In a 91-page decision on Aug. 10, U.S. Magistrate Judge Sarah Netburn in Manhattan decided that creators of the Phillie Phanatic had demonstrated the mascot had been registered as an artistic sculpture under copyright law. Netburn recommended that Harrison/Erickson, the New York company that created the Phanatic, be credited as sole authors of the Phanatic and said the company had the right to terminate the Phillies’ 1984 agreement to acquire rights to the fuzzy creature, which Harrison/Erickson did on June 15, 2020.
Last year, the Phillies unveiled the redesign of the green mascot and featured a new look of flightless feathers rather than fur-colored arms, stars outlining the eyes, a larger posterior and a powder blue tail, blue socks with red shoes and a set of scales under the arms.
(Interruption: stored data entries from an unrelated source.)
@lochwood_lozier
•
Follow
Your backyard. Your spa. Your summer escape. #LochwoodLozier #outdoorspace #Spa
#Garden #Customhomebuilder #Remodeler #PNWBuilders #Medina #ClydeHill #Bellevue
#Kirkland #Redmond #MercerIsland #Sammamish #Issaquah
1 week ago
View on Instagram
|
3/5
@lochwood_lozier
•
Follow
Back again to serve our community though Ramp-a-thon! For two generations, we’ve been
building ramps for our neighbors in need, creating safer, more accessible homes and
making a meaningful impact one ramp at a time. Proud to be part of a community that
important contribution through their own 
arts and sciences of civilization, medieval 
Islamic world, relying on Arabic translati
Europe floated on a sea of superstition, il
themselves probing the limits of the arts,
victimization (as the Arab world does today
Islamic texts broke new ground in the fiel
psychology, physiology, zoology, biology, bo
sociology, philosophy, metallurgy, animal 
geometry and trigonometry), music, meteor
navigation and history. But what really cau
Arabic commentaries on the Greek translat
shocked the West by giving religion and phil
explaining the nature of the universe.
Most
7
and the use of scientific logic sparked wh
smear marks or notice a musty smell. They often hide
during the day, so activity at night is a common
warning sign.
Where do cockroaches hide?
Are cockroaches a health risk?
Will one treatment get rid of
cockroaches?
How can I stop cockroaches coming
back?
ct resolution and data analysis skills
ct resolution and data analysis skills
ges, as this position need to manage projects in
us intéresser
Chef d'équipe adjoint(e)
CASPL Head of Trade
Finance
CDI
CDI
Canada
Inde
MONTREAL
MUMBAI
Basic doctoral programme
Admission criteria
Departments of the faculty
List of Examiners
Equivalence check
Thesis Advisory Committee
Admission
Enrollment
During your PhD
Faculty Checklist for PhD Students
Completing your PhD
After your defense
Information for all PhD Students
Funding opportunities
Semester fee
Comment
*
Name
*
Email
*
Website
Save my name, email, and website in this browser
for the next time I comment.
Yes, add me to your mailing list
“H/E argue that P2 is not original because it is the ‘same old Phanatic’ or a ‘slavish copy’ of P1,” Netburn wrote. “If the Phillies had designed something so dissimilar from the Phanatic that it would no longer be recognizable as the Phanatic, then, by extension, it would not be a derivative of the Phanatic, and instead would be a completely different mascot.” Netburn cited a 1991 U.S. Supreme Court decision, Feist Publications Inc. v. Rural Telephone Service Company Inc. “To be sure, the changes to the structural shape of the Phanatic are no great strokes of brilliance,” she wrote. “But as the Supreme Court has already noted, a compilation of minimally creative elements, ‘no matter how crude, humble or obvious,’ can render a work a derivative.”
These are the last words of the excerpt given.